In the end, on a dramatic roll call vote, the 22 Judiciary Committee members voted 11-11 on Rutherford’s amendment. The tie vote meant his amendment failed. Voting to kill the amendment were seven lawyer-legislators. If only one had changed his or her vote, Rutherford’s amendment might have passed.
One of the crucial lawyers’ votes was that of influential Judiciary chairman Rep. Greg Delleney, R-Chester. Before the vote, Delleney told committee members where he stood.

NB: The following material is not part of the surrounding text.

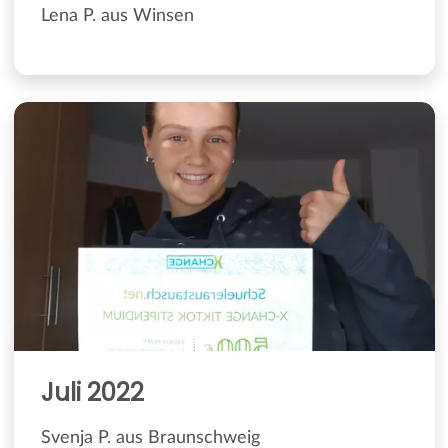
Lena P. aus Winsen
Juli 2022
Svenja P. aus Braunschweig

After the vote, Lourie was pleased. “The most important thing was keeping the bill clean, and keeping it moving — we did that. Chairman Delleney’s comments helped a lot.”
In the past 24 hours, Delleney was one of a handful of lawmakers who worked with supporters of Emma’s Law to hammer out a version that could pass Judiciary. Also providing input were the S.C. departments of Motor Vehicles and Probation, Parole and Pardon Services.
Rutherford’s amendment might have merit as a stand-alone bill, but it was too technical for senators to accept without wanting to have a hearing on it, Lourie said. This late in the legislative session, that delay would have killed the bill, Lourie said.
David Longstreet, Emma’s father, said he has been traveling the state, urging people to contact their legislators. “I think lawmakers are hearing from their constituents,” he said.